Ada pula, beberapa dampak perceraian terhadap anak laki dan perempuan yang mungkin terjadi. Yaitu:

Dampak Perceraian Terhadap Anak Perempuan

  1. Anak perempuan cenderung mengalami hal negatif setelah perceraian orangtuanya, seperti depresi, marah dan gangguan psikologis. Untungnya, gejala ini biasanya akan berkurang perlahan.
  2. Anak perempuan yang diasuh oleh ibu dan memiliki hubungan baik, bisa membantu meredakan stress pada anak lebih cepat ketimbang anak tinggal bersama ayahnya. 
  3. Hubungan antara ibu dan anak perempuan cenderung bertahan terhadap dampak perceraian.
  4. Sebagian anak perempuan, terutama yang kehilangan support dari orangtuanya, cenderung mengalami penurun akademis dan enggan untuk berusaha maksimal.
  5. Dampak perceraian bisa mengubah perkembangan fisik pada remaja putri. Contoh, banyak anak perempuan dari orangtua yang bercerai dan menikah lagi, mengalami perubahan (perkembangan) fisik lebih awal.
  6. Banyak anak perempuan merasa ‘dipaksa’ untuk bersikap dewasa lebih awal. Penyebabnya, karena orangtua sedang mengalami efek perceraian dan juga membutuhkan pengertian serta dukungan anak. Banyak ibu yang merasa anak perempuannya sebagai teman atau tempat berkeluh kesah. Hal ini membuat anak berusaha bersikap seperti orang dewasa. Sayangnya, hal ini seringkali tidak disadari oleh orangtua, dan bisa membuat anak kesulitan.
  7. Anak perempuan yang ditinggal ayahnya sejak usia dini, cenderung hamil pada usia yang lebih muda.
  8. Anak perempuan dari orangtua yang berpisah bisa mengalami kurangnya tingkat kepercayaan dan kepuasan terhadap pasangannya. 

Dampak Perceraian Terhadap Anak Laki-Laki

  1. Proses perceraian meningkatkan risiko bagi anak laki-laki untuk berkelakuan buruk, misalnya bertengkar atau agresi. 
  2. Perceraian meningkatkan risiko anak laki-laki terlibat perilaku nakal. Efek ini semakin meningkat jika banyak konflik pada pernikahan orangtuanya sebelum perceraian terjadi.
  3. Percerian secara signifikan memengaruhi psikologis anak laki-laki.
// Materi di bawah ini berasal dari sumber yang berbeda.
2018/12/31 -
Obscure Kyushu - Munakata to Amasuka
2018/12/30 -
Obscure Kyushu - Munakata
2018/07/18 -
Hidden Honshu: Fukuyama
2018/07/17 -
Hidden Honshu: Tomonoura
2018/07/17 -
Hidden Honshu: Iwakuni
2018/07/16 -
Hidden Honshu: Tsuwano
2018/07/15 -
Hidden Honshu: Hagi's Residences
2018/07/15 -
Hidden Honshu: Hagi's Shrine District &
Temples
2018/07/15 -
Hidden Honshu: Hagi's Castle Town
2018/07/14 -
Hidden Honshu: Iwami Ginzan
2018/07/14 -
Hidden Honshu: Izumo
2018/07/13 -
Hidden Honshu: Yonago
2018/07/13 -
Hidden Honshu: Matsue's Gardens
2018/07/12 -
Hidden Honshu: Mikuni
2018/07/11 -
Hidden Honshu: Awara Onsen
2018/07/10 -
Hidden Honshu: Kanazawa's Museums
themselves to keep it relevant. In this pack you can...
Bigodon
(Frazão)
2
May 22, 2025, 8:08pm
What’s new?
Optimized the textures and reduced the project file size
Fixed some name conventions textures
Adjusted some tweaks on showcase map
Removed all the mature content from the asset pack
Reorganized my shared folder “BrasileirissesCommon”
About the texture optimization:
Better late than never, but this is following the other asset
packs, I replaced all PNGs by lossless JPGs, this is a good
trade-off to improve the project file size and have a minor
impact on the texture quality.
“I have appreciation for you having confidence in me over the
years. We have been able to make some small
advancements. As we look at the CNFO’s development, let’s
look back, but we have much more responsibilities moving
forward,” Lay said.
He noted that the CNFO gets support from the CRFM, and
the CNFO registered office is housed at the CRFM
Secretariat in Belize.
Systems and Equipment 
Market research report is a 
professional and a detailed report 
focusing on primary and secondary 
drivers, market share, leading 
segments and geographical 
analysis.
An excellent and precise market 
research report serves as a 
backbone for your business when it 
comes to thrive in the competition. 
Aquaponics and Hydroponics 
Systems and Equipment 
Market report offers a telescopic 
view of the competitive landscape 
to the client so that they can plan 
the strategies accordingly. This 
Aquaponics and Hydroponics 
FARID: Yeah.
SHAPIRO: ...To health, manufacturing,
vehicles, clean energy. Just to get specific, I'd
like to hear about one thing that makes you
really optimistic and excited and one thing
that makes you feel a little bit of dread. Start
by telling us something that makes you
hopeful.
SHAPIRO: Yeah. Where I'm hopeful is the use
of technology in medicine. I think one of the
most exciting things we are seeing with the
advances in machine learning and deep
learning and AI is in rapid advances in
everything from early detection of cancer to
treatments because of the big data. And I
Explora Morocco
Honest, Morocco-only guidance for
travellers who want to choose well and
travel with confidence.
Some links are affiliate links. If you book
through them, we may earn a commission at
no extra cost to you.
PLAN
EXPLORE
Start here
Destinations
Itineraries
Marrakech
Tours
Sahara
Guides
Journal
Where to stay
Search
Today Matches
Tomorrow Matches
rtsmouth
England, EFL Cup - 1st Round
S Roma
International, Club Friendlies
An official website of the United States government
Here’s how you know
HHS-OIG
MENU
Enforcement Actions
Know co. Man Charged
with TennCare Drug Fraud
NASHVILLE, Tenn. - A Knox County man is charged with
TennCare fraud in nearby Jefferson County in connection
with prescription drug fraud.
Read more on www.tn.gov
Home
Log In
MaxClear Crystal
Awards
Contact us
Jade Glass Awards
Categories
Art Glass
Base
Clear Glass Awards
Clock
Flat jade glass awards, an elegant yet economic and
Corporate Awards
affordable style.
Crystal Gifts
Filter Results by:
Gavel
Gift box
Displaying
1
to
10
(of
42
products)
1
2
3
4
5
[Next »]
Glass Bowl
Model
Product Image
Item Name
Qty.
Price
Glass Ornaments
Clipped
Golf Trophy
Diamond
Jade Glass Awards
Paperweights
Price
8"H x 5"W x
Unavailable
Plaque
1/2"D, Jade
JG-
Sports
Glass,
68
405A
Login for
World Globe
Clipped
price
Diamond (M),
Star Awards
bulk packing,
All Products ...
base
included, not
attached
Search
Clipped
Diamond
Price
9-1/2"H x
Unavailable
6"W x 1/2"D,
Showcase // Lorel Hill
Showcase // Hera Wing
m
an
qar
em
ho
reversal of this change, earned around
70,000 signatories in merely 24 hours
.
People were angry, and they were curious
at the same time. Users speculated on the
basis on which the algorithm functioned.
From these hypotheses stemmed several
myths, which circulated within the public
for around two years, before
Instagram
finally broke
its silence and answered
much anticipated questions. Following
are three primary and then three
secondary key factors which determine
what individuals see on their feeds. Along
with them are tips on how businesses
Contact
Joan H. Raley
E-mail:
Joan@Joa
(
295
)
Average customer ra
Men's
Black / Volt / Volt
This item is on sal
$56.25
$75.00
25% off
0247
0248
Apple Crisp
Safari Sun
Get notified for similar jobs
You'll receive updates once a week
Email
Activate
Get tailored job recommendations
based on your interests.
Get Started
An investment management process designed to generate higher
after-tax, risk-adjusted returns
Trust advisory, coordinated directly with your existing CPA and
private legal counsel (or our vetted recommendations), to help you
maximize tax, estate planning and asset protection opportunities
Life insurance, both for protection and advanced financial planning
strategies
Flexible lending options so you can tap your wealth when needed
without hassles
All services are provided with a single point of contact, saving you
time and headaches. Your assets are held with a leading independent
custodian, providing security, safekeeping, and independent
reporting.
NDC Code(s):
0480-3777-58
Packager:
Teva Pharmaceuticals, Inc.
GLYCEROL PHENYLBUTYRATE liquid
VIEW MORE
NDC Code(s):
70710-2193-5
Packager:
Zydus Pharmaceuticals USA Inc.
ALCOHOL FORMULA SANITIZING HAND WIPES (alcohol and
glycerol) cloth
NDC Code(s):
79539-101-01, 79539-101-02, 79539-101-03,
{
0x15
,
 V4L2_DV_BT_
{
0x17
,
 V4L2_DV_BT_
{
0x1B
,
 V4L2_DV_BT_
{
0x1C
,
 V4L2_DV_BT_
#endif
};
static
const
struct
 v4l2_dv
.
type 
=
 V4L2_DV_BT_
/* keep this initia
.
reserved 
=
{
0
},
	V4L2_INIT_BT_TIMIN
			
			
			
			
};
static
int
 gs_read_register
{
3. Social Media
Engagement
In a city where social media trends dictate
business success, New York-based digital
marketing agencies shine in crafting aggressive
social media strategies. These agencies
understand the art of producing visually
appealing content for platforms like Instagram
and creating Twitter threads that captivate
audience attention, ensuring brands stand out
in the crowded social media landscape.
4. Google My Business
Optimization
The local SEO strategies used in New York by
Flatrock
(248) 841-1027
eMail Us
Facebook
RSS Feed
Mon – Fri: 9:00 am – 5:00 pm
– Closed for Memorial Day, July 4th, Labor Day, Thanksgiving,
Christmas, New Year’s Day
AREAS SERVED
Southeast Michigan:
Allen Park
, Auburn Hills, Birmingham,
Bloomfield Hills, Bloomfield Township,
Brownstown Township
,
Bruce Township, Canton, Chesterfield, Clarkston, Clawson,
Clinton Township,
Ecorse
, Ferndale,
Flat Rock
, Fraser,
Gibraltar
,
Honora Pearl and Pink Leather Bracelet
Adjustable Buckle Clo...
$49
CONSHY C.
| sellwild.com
Banyak anak yang merasa kehilangan harga dirinya.
  4. Anak laki-laki cenderung lebih menerima kehadiran ayah tirinya atau bisa menjadi amat dekat, ketimbang dengan anak perempuan.
  5. Anak laki-laki dari orangtua yang berpisah, cenderung melakukan seks dini, bahkan sebagian di antara mereka menderita penyakit seks menular.

Tentu saja, setiap keluarga dan setiap anak berbeda, ya. Masing-masing memiliki kelebihan dan kelemahan, perbedaan kepribadian, temperamen, berbeda status sosial, sumber daya ekonomi serta keadaan keluarga sebelum terjadinya perceraian. 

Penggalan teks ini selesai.